Dewinter has also been interviewed by the Israeli paper Haaretz. About the collaboration of Flemish nationalists during WWII he had to say:
Many Flemish nationalists collaborated during the war because they thought—and now it is clear that they were wrong—that this would help them achieve independence for Flanders. This is the whole story. The overwhelming majority were not Nazis. They collaborated in order to attain independence and because the Church called upon them to go out and fight the Communists—something that Western Europe continued to do for 50 years. Now, in 2005, it is easy to say: 'The collaboration was a mistake.' The collaboration did not help our country at all; we just became a vassal state of Germany. At the time, it was logical, because of the Church, because of communism. But this has no connection with Nazism.

About the attendance of party members to ceremonies marking the death of Staf De Clercq he responded:
He is one of the historic leaders of the party. This is part of the history of the Flemish nationalist movement and it is impossible to deny this. We are the descendants of this movement. Some of the members of the party attend these events because they want to honor the heritage of the Flemish movement. This does not mean that they agree with Nazism. Not at all. I understand that this is hard to understand as a Jew. I respect very much that Jews have a problem with this. But Jews must also understand that this is not as simple as it seems. Not all of the [Nazi] collaborators wanted to kill the Jews in Europe. Most of the collaborators had other motives. I think that if they were living today, most of them would be ashamed of what happened to the Jews. The only thing I can do today is to say that I respect very much the suffering of the Jewish people, to express my sympathy and condolences about what happened and to try to move far away from this. But the Jewish people must understand that not every collaborator was necessarily anti-Semitic.

=== Judaism and Islam===
A December 2005 interview by Dewinter with the American Jewish newsweekly The Jewish Week included a question if "Jews should vote for a party that espouses xenophobia". Dewinter responded by saying: "Xenophobia is not the word I would use. If it absolutely must be a 'phobia,' let it be 'Islamophobia.'"

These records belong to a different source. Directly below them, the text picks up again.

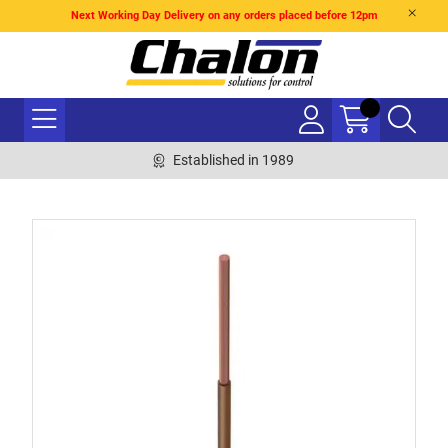
Next Working Day Delivery on any orders placed before 12pm
Established in 1989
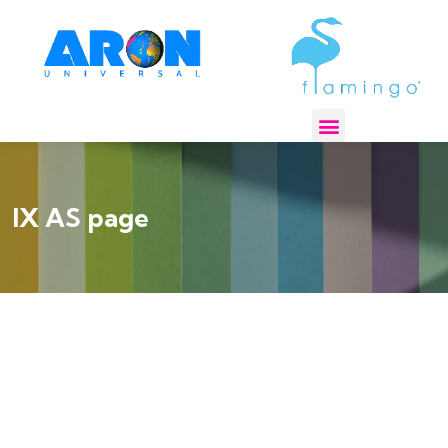
REGULATORY COMPLIANCE
IX AS page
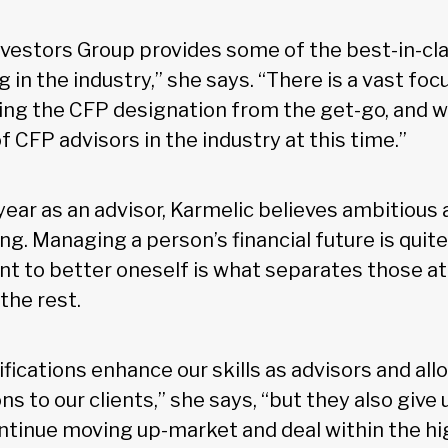
nvestors Group provides some of the best-in-clas
g in the industry,” she says. “There is a vast fo
ning the CFP designation from the get-go, and 
 CFP advisors in the industry at this time.”
year as an advisor, Karmelic believes ambitious
ng. Managing a person’s financial future is quite 
 to better oneself is what separates those at 
the rest.
ifications enhance our skills as advisors and all
s to our clients,” she says, “but they also give 
ntinue moving up-market and deal within the h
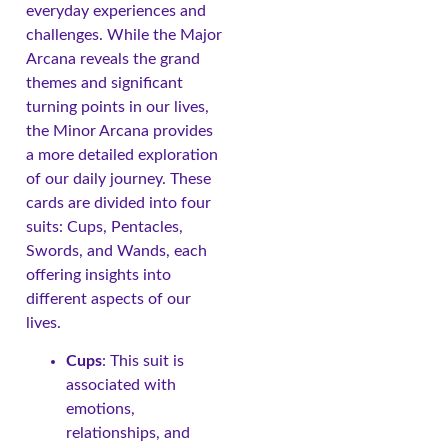
everyday experiences and
challenges. While the Major
Arcana reveals the grand
themes and significant
turning points in our lives,
the Minor Arcana provides
a more detailed exploration
of our daily journey. These
cards are divided into four
suits: Cups, Pentacles,
Swords, and Wands, each
offering insights into
different aspects of our
lives.
Cups
: This suit is
associated with
emotions,
relationships, and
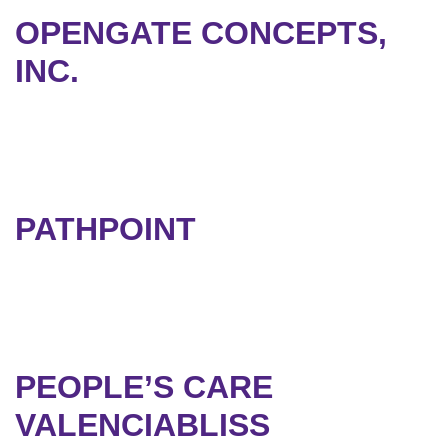
OPENGATE CONCEPTS,
INC.
PATHPOINT
PEOPLE’S CARE
VALENCIABLISS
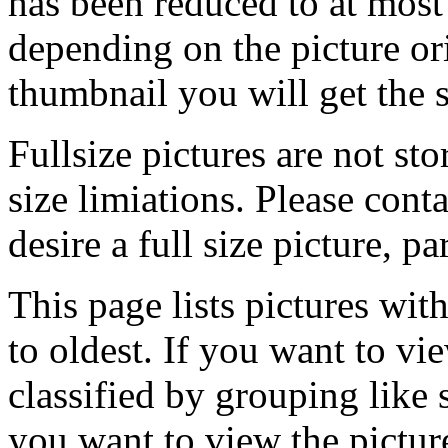
has been reduced to at mos
depending on the picture ori
thumbnail you will get the s
Fullsize pictures are not sto
size limiations. Please cont
desire a full size picture, pa
This page lists pictures wit
to oldest. If you want to vi
classified by grouping like 
you want to view the pictu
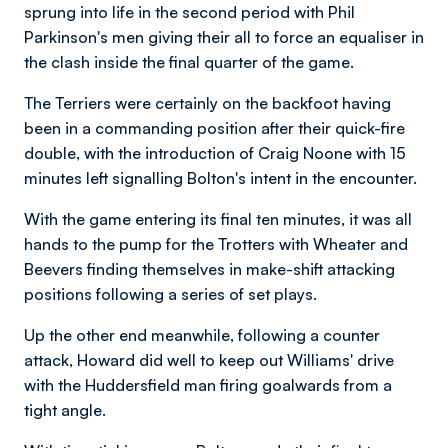
sprung into life in the second period with Phil
Parkinson's men giving their all to force an equaliser in
the clash inside the final quarter of the game.
The Terriers were certainly on the backfoot having
been in a commanding position after their quick-fire
double, with the introduction of Craig Noone with 15
minutes left signalling Bolton's intent in the encounter.
With the game entering its final ten minutes, it was all
hands to the pump for the Trotters with Wheater and
Beevers finding themselves in make-shift attacking
positions following a series of set plays.
Up the other end meanwhile, following a counter
attack, Howard did well to keep out Williams' drive
with the Huddersfield man firing goalwards from a
tight angle.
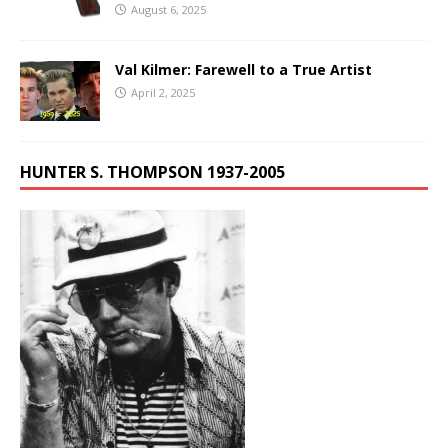
August 6, 2025
Val Kilmer: Farewell to a True Artist
April 2, 2025
HUNTER S. THOMPSON 1937-2005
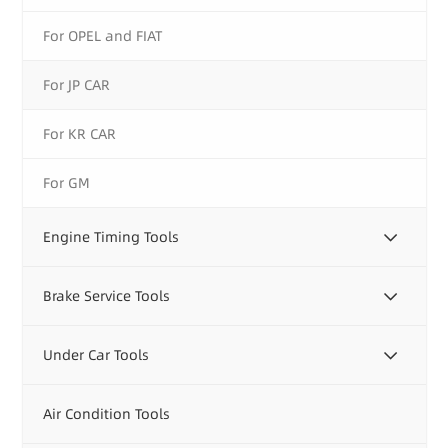
For OPEL and FIAT
For JP CAR
For KR CAR
For GM
Engine Timing Tools
Brake Service Tools
Under Car Tools
Air Condition Tools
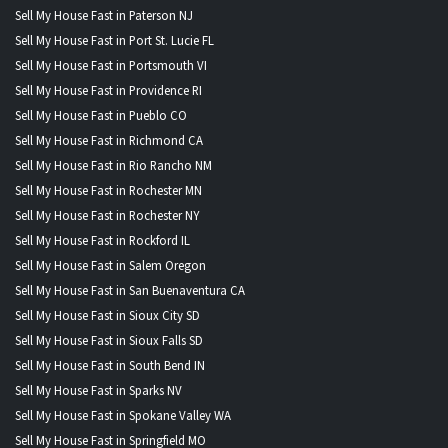
Sell My House Fast in Paterson NJ
Sell My House Fast in Port St. Lucie FL
Sell My House Fast in Portsmouth VI
Sell My House Fast in Providence RI
Sell My House Fast in Pueblo CO
Sell My House Fast in Richmond CA
Sell My House Fast in Rio Rancho NM
Sell My House Fast in Rochester MN
Sell My House Fast in Rochester NY
Sell My House Fast in Rockford IL
Sell My House Fast in Salem Oregon
Sell My House Fast in San Buenaventura CA
Sell My House Fast in Sioux City SD
Sell My House Fast in Sioux Falls SD
Sell My House Fast in South Bend IN
Sell My House Fast in Sparks NV
Sell My House Fast in Spokane Valley WA
Sell My House Fast in Springfield MO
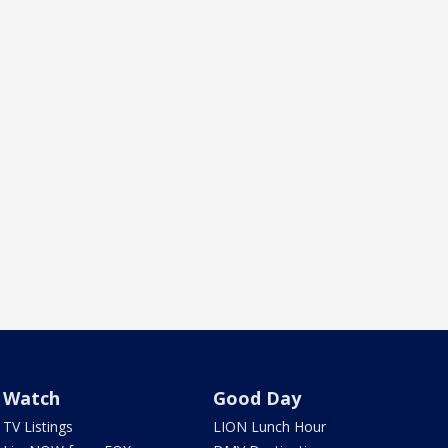
Watch
Good Day
TV Listings
LION Lunch Hour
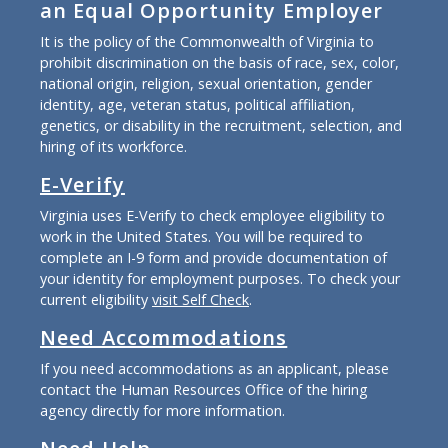
an Equal Opportunity Employer
It is the policy of the Commonwealth of Virginia to
prohibit discrimination on the basis of race, sex, color,
national origin, religion, sexual orientation, gender
identity, age, veteran status, political affiliation,
genetics, or disability in the recruitment, selection, and
hiring of its workforce.
E-Verify
Virginia uses E-Verify to check employee eligibility to
work in the United States. You will be required to
complete an I-9 form and provide documentation of
your identity for employment purposes. To check your
current eligibility
visit Self Check
.
Need Accommodations
If you need accommodations as an applicant, please
contact the Human Resources Office of the hiring
agency directly for more information.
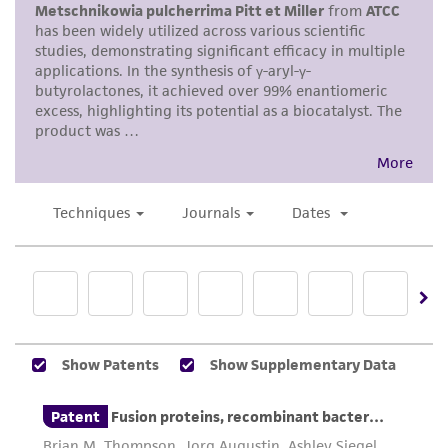
merchantability, fitness for a particular
purpose, manufacture according to cGMP
standards, typicality, safety, accuracy, and/or
noninfringement.
Disclaimers
This product is intended for laboratory research
use only. It is not intended for any animal or
human therapeutic use, any human or animal
consumption, or any diagnostic use. Any
proposed commercial use is prohibited without
a
license from ATCC
.
While ATCC uses reasonable efforts to include
accurate and up-to-date information on this
product sheet, ATCC makes no warranties or
representations as to its accuracy. Citations
from scientific literature and patents are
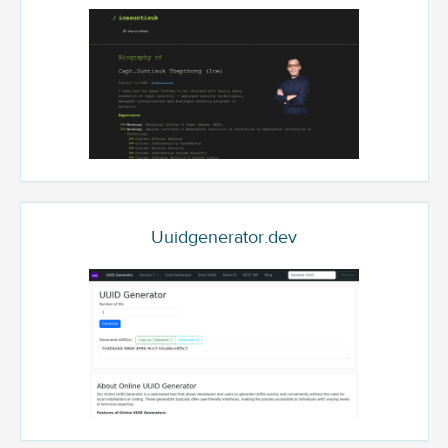
Uuidgenerator.dev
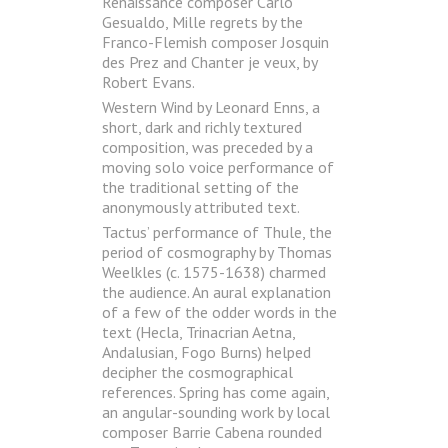
Renaissance composer Carlo
Gesualdo, Mille regrets by the
Franco-Flemish composer Josquin
des Prez and Chanter je veux, by
Robert Evans.
Western Wind by Leonard Enns, a
short, dark and richly textured
composition, was preceded by a
moving solo voice performance of
the traditional setting of the
anonymously attributed text.
Tactus’ performance of Thule, the
period of cosmography by Thomas
Weelkles (c. 1575-1638) charmed
the audience. An aural explanation
of a few of the odder words in the
text (Hecla, Trinacrian Aetna,
Andalusian, Fogo Burns) helped
decipher the cosmographical
references. Spring has come again,
an angular-sounding work by local
composer Barrie Cabena rounded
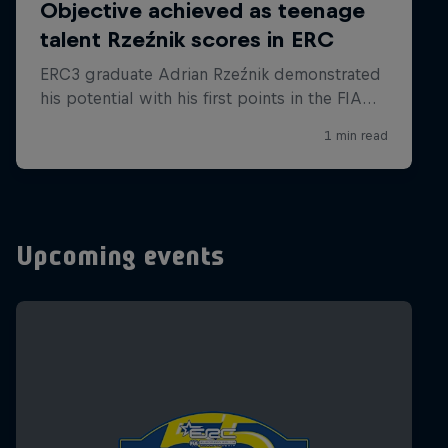
Upcoming events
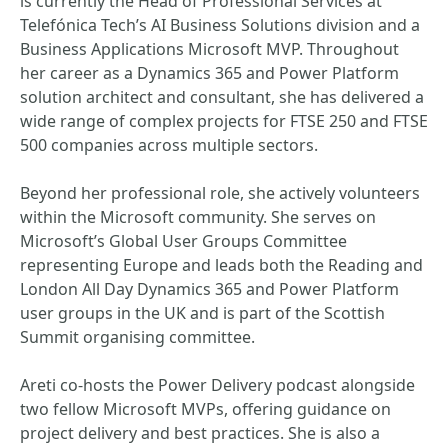
is currently the Head of Professional Services at
Telefónica Tech’s AI Business Solutions division and a
Business Applications Microsoft MVP. Throughout
her career as a Dynamics 365 and Power Platform
solution architect and consultant, she has delivered a
wide range of complex projects for FTSE 250 and FTSE
500 companies across multiple sectors.
Beyond her professional role, she actively volunteers
within the Microsoft community. She serves on
Microsoft’s Global User Groups Committee
representing Europe and leads both the Reading and
London All Day Dynamics 365 and Power Platform
user groups in the UK and is part of the Scottish
Summit organising committee.
Areti co‑hosts the Power Delivery podcast alongside
two fellow Microsoft MVPs, offering guidance on
project delivery and best practices. She is also a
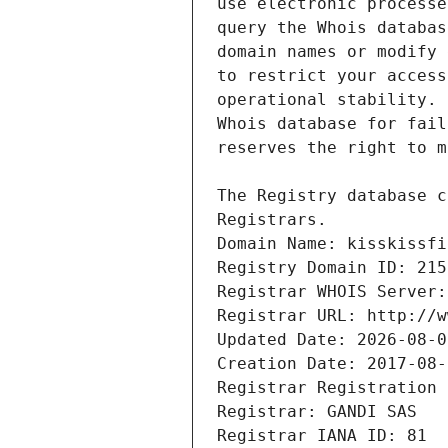
Registrars.
Domain Name: kisskissfi
Registry Domain ID: 215
Registrar WHOIS Server:
Registrar URL: http://w
Updated Date: 2026-08-0
Creation Date: 2017-08-
Registrar Registration 
Registrar: GANDI SAS
Registrar IANA ID: 81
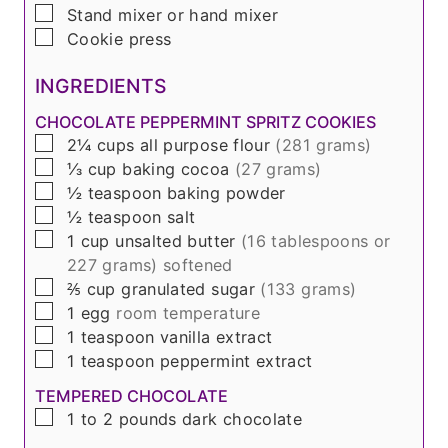
▢
Stand mixer or hand mixer
▢
Cookie press
INGREDIENTS
CHOCOLATE PEPPERMINT SPRITZ COOKIES
▢
2¼
cups
all purpose flour
(
281 grams
)
▢
⅓
cup
baking cocoa
(
27 grams
)
▢
½
teaspoon
baking powder
▢
½
teaspoon
salt
▢
1
cup
unsalted butter
(
16 tablespoons or
227 grams
) softened
▢
⅖
cup
granulated sugar
(
133 grams
)
▢
1
egg
room temperature
▢
1
teaspoon
vanilla extract
▢
1
teaspoon
peppermint extract
TEMPERED CHOCOLATE
▢
1 to 2
pounds
dark chocolate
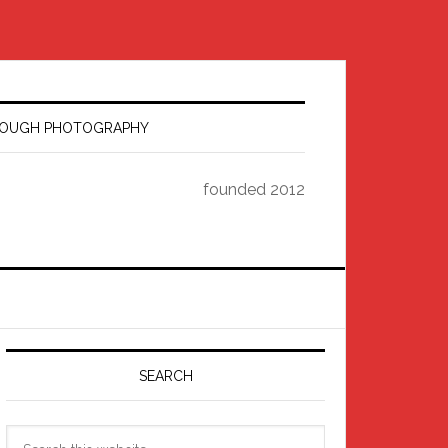
HROUGH PHOTOGRAPHY
founded 2012
Primary
Sidebar
SEARCH
Search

In 2007 Dewinter took part in hosting the international counter-jihad conference in Brussels in the European and Flemish Parliaments.

==Quotes==

- "Vlaams Blok says: Our own people first!! And yes, Vlaams Blok chooses a Flemish Flanders. And yes, Vlaams Blok chooses a white Europe!" (Vlaams Blok-meeting, 1991).
- "He who sows the Koran reaps the jihad".
- "[Immigrants] turn themselves into self pity. They become hostile, they cause nuisance and show criminal behaviour. In Flanders the multicultural society led to a multicriminal society."
- "Staf de Clercq is one of the historical leaders of the Flemish national movement. Our party, the Vlaams Belang, is the continuator of this movement. We may not deny this past. Although I realise that it might be difficult for Jewish readers to understand, most collaborators thought that they could realise an independent Flanders by cooperating with the Germans. Most of them are ashamed of the horror they caused. The only thing I can do today is to show understanding for the suffering of the Jewish people."